П. С. С.: — Да. Вру,билась. Слава Богу. Она ж с музыкантами всю жизнь. А «БлокАду» просто… Мы вдвоем жили с Костькой полгода, и она нас обоих кормила все эти полгода. Потом-то мы начали квартирники играть и хоть какой-то был доход.
С. Л.: — Слушай, а вот скажи мне, не тоскуешь ли ты по гитаре?
П. С. С.: — По гитаре?
С. Л.: — Просто как по инструменту. Ты же музыкант, гитарист как бы…
П. С. С.: — Я понимаю вопрос. А знаешь анекдот про «Поле чудес»?
С. Л.: — Расскажи.
П. С. С.: — Не дошел вопрос.
С. Л.: — Ну?
П. С. С.: — Не дошел вопрос. Страховка. Понимаешь, вопрос, конечно, интересный, но у меня ж другие уже дела.
С. Л.: — Я просто помню, в бытность квартирников, Кинчев как бы ритм давал на гитаре, а играл, все кружева делал ты.
П. С. С.: — Фишки делал, конечно, я, да. Получалось. И сейчас получится. Потренироваться и получится. Но… поезд ушел. Нужно на бас-гитаре лучше играть, тренироваться…
С. Л.: — Петя, а ты себя считаешь творческим человеком?
П. С. С.:—Да. Когда сижу на студии. Вот когда сижу на студии, тогда я себя считаю творческим человеком. Подхожу к этому делу творчески. Только творчески. Иначе не получится ни хрена.
С. Л.: — А отчего ты получаешь большее удовольствие — от студии или от концерта?
П. С. С.: — Понимаешь, тут разный кайф. Не от всякого концерта можно получить удовольствие. Как, в общем-то, и не от каждой работы в студии, естественно. Можно так обломиться. .. Но и студия, и концерт — это две ипостаси музыканта. Причем, в студии ты всегда можешь слышать себя как бы со стороны и понять чего ты стоишь на самом деле. На концертах это невозможно.
С. Л.: — Даже если ты его потом слушаешь?
П. С. С.: — Да, если ты его потом слушаешь, то очень многому научишься, но редкий случай… Вообще нас перестали писать на концертах.
С. Л.: — То есть практики этой нет сейчас?
П. С. С.: — Я очень сильно грущу по этому поводу. Потому что и записывать, и снимать надо. Это можно потом уничтожить, если это не хорошо, но это надо обязательно все равно изучать. Раньше это делали. А сейчас почему- то перестали. Вот не понять. Пленки жалко, что ли? Или таскать с собой магнитофон в лом?
С. Л.:—Слушай, Петька, а все ли тебя устраивает в АЛИСЕ? Вот сейчас, скажем. Ведь группа как бы меняется. Ты сам знаешь. И дело не только в составе, а вообще. Группа меняется, время идет. Что нравится — понятно. А вот что тебе не нравится, как Пете Самойлову? Чтобы бы ты хотел изменить?
П. С. С.: — Трудно сказать, что мне не нравится.

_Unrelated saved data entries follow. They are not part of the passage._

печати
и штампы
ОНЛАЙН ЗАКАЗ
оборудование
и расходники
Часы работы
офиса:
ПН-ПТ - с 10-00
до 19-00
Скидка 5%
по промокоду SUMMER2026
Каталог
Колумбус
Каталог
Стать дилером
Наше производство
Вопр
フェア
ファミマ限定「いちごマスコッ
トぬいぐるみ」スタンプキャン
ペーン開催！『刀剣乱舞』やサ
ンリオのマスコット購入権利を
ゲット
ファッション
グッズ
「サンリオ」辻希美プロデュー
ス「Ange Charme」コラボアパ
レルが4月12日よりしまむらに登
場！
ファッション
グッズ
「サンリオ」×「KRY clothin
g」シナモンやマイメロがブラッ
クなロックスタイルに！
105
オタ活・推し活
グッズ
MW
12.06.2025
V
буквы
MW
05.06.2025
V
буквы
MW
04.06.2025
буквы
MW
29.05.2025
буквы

С. Л.: — Что тебя раздражает?
П. С. С.: — Нельзя сказать, что раздражает. Такого, скорей всего, нет.
С. Л.: — Ну, основные проблемы, по-твоему, какие?

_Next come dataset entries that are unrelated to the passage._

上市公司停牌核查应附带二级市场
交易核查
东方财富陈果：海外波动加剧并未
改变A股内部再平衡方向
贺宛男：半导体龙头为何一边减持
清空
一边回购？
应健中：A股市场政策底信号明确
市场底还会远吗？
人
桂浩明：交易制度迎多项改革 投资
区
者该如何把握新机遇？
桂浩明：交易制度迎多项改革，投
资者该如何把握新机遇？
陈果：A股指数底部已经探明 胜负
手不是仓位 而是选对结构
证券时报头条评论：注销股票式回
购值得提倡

П. С. С.: — Какие, какие… Заработок маленький! Надо работать больше. Вкалывать как следует. А поскольку, видишь, мы раскиданы по городам, это довольно сложно делать, и сейчас еще и момент такой, когда мы не можем себе позволить кататься, жить в гостинице и репетировать. Просто чаще бывать вместе. Это меня дико раздражает. Не в группе, а скорее в стране.
С. Л.: — Ты считаешь, что ситуация, которая сейчас есть, больше мешает, нежели стимулирует творчество?
П. С. С.: — Конечно, мешает. Сейчас гораздо сложнее стало работать. Это однозначно.
С. Л.: — А вот смотри. Вот группа АЛИСА делится как бы на два крыла. Раньше один Кинчев был из Москвы, а теперь удельный вес москвичей повысился…
П. С. С.: — Да не просто повысился, а стало 50 на 50.
С. Л.: — Чувствуешь ли ты… Я, например, четко вижу разницу,— это не плохо, не хорошо, это — нормально, просто я четко вижу разницу между московским крылом, его как бы мироощущением, что ли, и питерским.
П. С. С.: — Это вечный спор двух великих городов.
С. Л.: — Правильно, правильно. Если раньше у вас был один Кинчев, как бы такой неправильный москвич, потому что он московский, но не очень, то сейчас… Так вот, чувствуешь ли ты какой-нибудь крен, очень сильный, в московскую сторону? В политике группы, во всем?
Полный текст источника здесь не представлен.